I note that the concept of impairment was addressed in Mulligan v National Disability Insurance Agency [2015] FCA 544 (Mulligan). There, Mortimer J stated that it ‘enables assessment of the severity and permanency of a person’s condition, and of the effects of that condition through not only the evidence of an applicant, but also medical and clinical evidence’ (at [55]). Her Honour adds that the scheme contemplates a high degree of precision, but that assessment is ‘avowedly functional, and multi-faceted’.

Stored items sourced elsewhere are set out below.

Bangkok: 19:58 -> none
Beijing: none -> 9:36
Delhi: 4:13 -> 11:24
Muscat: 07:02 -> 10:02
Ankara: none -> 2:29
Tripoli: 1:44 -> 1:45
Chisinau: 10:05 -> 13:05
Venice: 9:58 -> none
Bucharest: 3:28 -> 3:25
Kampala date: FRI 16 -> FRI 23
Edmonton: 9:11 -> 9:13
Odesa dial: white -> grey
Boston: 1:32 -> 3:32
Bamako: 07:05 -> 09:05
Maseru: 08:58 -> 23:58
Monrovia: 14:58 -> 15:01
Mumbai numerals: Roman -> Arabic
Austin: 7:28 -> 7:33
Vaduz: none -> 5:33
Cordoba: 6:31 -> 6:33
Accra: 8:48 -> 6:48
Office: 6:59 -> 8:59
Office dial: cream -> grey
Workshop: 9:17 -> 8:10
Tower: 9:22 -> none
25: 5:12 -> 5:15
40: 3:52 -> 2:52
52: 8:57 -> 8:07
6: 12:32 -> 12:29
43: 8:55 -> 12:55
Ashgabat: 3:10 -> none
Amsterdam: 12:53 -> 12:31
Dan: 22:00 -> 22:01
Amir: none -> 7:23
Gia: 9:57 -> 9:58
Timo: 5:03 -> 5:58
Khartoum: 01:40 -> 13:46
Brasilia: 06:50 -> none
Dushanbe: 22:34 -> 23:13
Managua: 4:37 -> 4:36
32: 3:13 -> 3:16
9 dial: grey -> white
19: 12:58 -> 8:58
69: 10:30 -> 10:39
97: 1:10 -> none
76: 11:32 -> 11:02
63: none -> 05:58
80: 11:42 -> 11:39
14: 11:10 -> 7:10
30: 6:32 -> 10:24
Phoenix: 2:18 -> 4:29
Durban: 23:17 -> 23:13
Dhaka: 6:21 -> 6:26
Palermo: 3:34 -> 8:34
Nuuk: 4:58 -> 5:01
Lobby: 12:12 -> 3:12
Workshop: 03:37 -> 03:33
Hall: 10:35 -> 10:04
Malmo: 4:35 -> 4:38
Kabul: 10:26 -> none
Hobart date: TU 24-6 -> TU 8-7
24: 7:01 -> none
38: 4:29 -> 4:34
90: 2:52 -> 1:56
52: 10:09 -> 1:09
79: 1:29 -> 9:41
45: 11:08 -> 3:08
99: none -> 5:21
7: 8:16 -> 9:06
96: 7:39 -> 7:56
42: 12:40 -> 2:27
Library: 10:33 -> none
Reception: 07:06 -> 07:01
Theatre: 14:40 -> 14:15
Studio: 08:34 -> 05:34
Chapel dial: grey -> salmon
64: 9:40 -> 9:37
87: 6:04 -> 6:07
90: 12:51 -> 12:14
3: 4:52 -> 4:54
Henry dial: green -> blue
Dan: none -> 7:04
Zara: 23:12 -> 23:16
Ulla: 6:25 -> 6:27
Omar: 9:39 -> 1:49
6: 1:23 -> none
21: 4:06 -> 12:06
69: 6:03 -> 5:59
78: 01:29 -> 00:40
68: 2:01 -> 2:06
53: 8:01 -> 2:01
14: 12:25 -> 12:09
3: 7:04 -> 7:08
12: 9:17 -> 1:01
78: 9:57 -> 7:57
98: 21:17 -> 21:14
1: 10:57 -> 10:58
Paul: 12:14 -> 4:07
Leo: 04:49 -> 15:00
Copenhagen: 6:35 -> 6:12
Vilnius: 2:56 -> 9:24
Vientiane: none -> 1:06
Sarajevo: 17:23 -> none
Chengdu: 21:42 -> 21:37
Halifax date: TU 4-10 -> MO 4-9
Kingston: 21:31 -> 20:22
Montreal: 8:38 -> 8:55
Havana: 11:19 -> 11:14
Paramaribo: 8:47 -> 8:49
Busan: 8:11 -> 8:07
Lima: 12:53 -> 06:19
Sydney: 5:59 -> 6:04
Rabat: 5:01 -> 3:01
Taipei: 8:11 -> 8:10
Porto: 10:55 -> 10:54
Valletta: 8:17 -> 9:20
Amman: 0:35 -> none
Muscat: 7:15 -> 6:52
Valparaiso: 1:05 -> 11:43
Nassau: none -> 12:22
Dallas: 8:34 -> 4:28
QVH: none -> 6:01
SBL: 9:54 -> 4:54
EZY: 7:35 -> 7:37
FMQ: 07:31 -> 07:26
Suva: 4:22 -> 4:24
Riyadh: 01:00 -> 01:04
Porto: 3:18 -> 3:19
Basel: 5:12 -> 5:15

The NDIA has published Operational Guidelines (the Guidelines) that are described as explaining how considerations arising under the scheme and its instruments result in decisions. The Guidelines deal with access to the scheme at ch 8, ‘The disability requirements’, and provide guidance about the nature of the identified activities. Thus, in summary:
(a)communication is said to include being understood and understanding others;
(b)social interaction is said to include making and keeping friends and interacting with the community;
(c)learning is said to include understanding and remembering information;
(d)mobility is said to include ability to move around the home, undertake normal everyday activities including in the community;
(e)self-care is said to relate to personal hygiene and grooming, as well as caring for own health care needs; and
(f)self-management is said to relate to capacity to organise one’s life including completing daily tasks and decision making.
The Guidelines also include at 8.3.3 ‘Additional guidance for hearing impairments’. This appears, on its face, to assume that a person may have substantial, or perhaps even total, hearing loss in one ear. This is because it states that ‘generally’ only an impairment of greater than or equal to 65 decibels in the better ear may result in the requisite substantially reduced functional capacity. A lesser level of impairment in conjunction with other impairments or with evidence of significantly poorer speech discrimination ‘may’ also be considered to meet the functional test.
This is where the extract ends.